Final salary pension deficit of biggest listed firms in UK 'hits £137bn'

Trader points to screen displaying record high for FTSE 100 on 3 January 2017
The FTSE 100 ended 2016 at an all-time high. Photograph: Daniel Leal-Olivas/AFP/Getty Images

The combined final salary pension deficit of the UK’s 350 largest listed companies more than trebled to reach £137bn in 2016, despite the stock market ending the year on a high, according to a leading consultancy.

The retirement consultancy Mercer said a sharp fall in corporate bond yields and higher inflation expectations had both hit schemes. It found that the combined accounting deficit of FTSE 350 company schemes rose to £137bn on 30 December, even though the FTSE 100 index ended the year at an all-time high that day. At the end of December 2015 the corresponding deficit was £39bn.

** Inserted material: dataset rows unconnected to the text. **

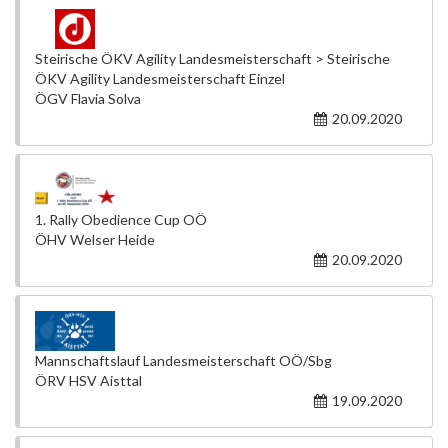
Steirische ÖKV Agility Landesmeisterschaft > Steirische
ÖKV Agility Landesmeisterschaft Einzel
ÖGV Flavia Solva
20.09.2020
1. Rally Obedience Cup OÖ
ÖHV Welser Heide
20.09.2020
Mannschaftslauf Landesmeisterschaft OÖ/Sbg
ÖRV HSV Aisttal
19.09.2020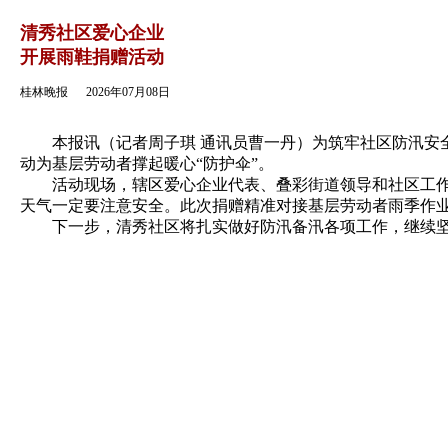
返回
清秀社区爱心企业
开展雨鞋捐赠活动
桂林晚报
2026年07月08日
本报讯（记者周子琪 通讯员曹一丹）为筑牢社区防汛安全
动为基层劳动者撑起暖心“防护伞”。
活动现场，辖区爱心企业代表、叠彩街道领导和社区工作人
天气一定要注意安全。此次捐赠精准对接基层劳动者雨季作
下一步，清秀社区将扎实做好防汛备汛各项工作，继续坚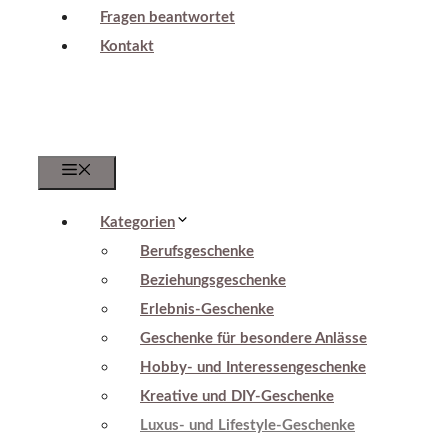
Fragen beantwortet
Kontakt
Menu
Kategorien
Berufsgeschenke
Beziehungsgeschenke
Erlebnis-Geschenke
Geschenke für besondere Anlässe
Hobby- und Interessengeschenke
Kreative und DIY-Geschenke
Luxus- und Lifestyle-Geschenke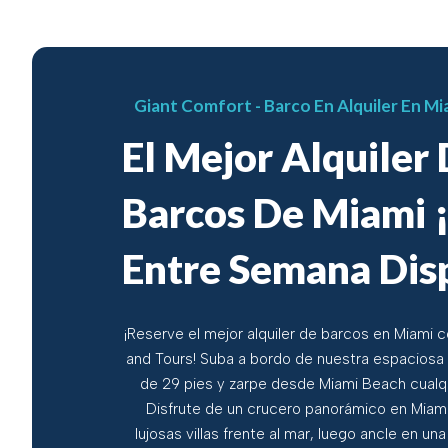
Giant Comfort - Barco En Alquiler En Mi
El Mejor Alquiler
Barcos De Miami 
Entre Semana Dis
¡Reserve el mejor alquiler de barcos en Miami 
and Tours! Suba a bordo de nuestra espaciosa
de 29 pies y zarpe desde Miami Beach cualqu
Disfrute de un crucero panorámico en Mia
lujosas villas frente al mar, luego ancle en un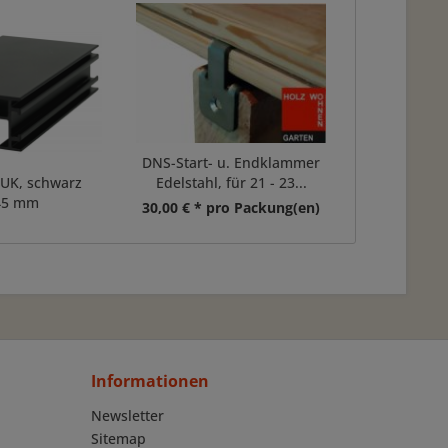
DNS-Start- u. Endklammer
 UK, schwarz
Edelstahl, für 21 - 23...
45 mm
30,00 € * pro Packung(en)
Informationen
Newsletter
Sitemap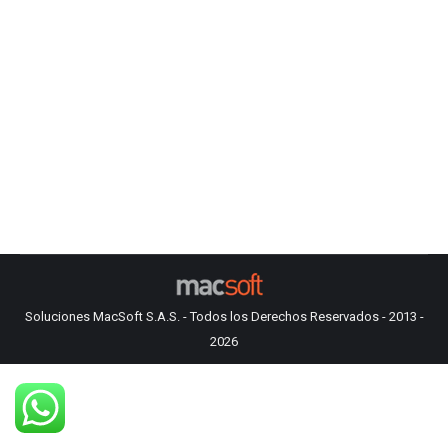
APC
Software Propio
Por
admin
noviembre 8, 2019
Proyectos constructivos
Soluciones MacSoft S.A.S. - Todos los Derechos Reservados - 2013 -
2026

Alan Baker, Mercer’s UK defined benefit risk leader, said: “After a very challenging year, pension deficits increased again and end the year more than three times higher than the end of 2015. This continues to put real pressure on any risk management plans, and will require trustees and corporate sponsors to work closely together.”

Strong investment returns and company pension contributions were offset by the market turmoilafter both the Brexit vote and Donald Trump’s surprise US election victory, which had a big impact on bond yields.

Overall, corporate bond yields fell by more than 100 basis points during 2016, increasing liabilities on companies’ balance sheets, said Mercer. Added to this, economists have warned that inflation is likely to rise sharply in 2017, to around 3%.

Le Roy van Zyl, a senior consultant at Mercer, said companies and pension scheme trustees faced “significant uncertainty”. He added: “Brexit is likely to move beyond a mere intention, and the effect of new leadership in the US will become clear – not to mention other major events, such the French presidential elections. If we look at how volatile conditions have been, and how volatile they may well continue to be, schemes will have to be responsive on a variety of issues.”

Mercer’s data relates to about 50% of all UK pension scheme liabilities and analyses pension deficits calculated using the approach companies have to adopt for their corporate accounts.

Shortly before Christmas, another pensions consultancy, Hymans Robertson, warned that 2017 would be a challenging year for the UK’s final salary schemes. It said many companies would be “even less willing” than before to divert money into their schemes to plug deficits, adding: “Rightly or wrongly, the focus of corporates will be on improving profitability, seeking growth opportunities and protecting earnings.”

Meanwhile, the International Longevity Centre UK thinktank recently said that while around half of all final salary schemes were now closed to new members, the number of retiring workers receiving a final salary pension would remain in the millions well into the latter half of this century.